The general election campaigns are now in full swing and candidates are contacting citizens asking for support. This is a two-way process and an opportunity for our members and supporters to ask the political candidate to get behind the issues close to our heart.
We encourage everyone to share their personal stories and impress upon candidates the needs of the sight-loss community.
We have crafted a list of four core demands; you may wish to print these and keep them by the front door to give to calling candidates, or talk about the ones that you care most about.
In 2019, the wellbeing cost of living with an inherited retinal degeneration (IRD) in Ireland was in the region of €27 million. This equates to about €10,500 per individual, each year.
We measure wellbeing costs in a non-financial approach. Instead, we measure the impact of anxiety, depression, loneliness and financial stress.
This means that, alongside significant economic costs, IRDs create a large well-being impact for people living with an IRD and their families.
Living with a disability costs money. Affected individuals and their families carry this financial burden. The cost of living with an IRD is equal to the weekly disability allowance of €203; driving citizens into consistent poverty.
Waiting lists for eye care are alarming. They cause sight problems to reduce quality of life for longer than necessary. People with rare degenerative eye conditions are not monitored on a regular basis. As a result, we are unable to learn more about these complex conditions and long-term effects.
Everyone has a right to a genetic diagnosis. It can provide access to personalised medicine, clinical trials and genetic counselling. It can help family decision-making. A genetic test should be a human right.
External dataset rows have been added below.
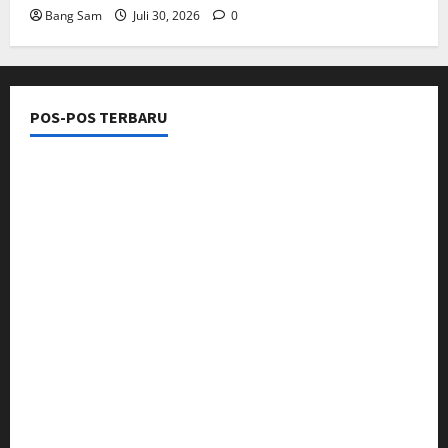
Bang Sam
Juli 30, 2026
0
POS-POS TERBARU
Pasca Naik Status Menjadi Polresta Karawang,
Kapolsek Banyusari Iptu Sugiarto Pimpin Anev
Perkuat Kinerja Jajaran
Sosialisasi Pilkades Pamekaran Karawang:
Damanhuri (Bani) Paparkan Visi, H. Erwin Tajwini
Berikan Dukungan Penuh
Pangdam III/Siliwangi Tinjau Latihan Menembak
Ranpur Yonkav 4/KC di Pusdikif Cipatat
Bupati Jeje Tunjukkan Komitmen, Rotasi Mutasi
Pejabat Jadi Kunci Peningkatan Layanan untuk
Ireland needs a national registry for rare retinal disease. Target 5000 is building a database of people with inherited retinal degeneration. It will provide access to research, support services and counselling.
This year, we expect the figure for those who are blind or visually impaired to reach 272,000. These citizens are not receiving their entitlement to the quality of services required. Future health and social care strategies must address this problem.
Therapies – or personalised medicines – are now becoming available. In some cases, they can cure certain conditions.
The Government can decide if it will reimburse these treatments. Without their support, these therapies are unaffordable for most citizens. We want medicine available for the few, not just the many.
The debate so far has tended to focus on cost rather than impact. But we see it as an investment, not a cost. We need commitment from our political leaders that they will intervene on our behalf.
We want the Government to reimburse sight-saving therapies. When the Government assesses a treatment for reimbursement, we want them to include the impact of wellbeing costs.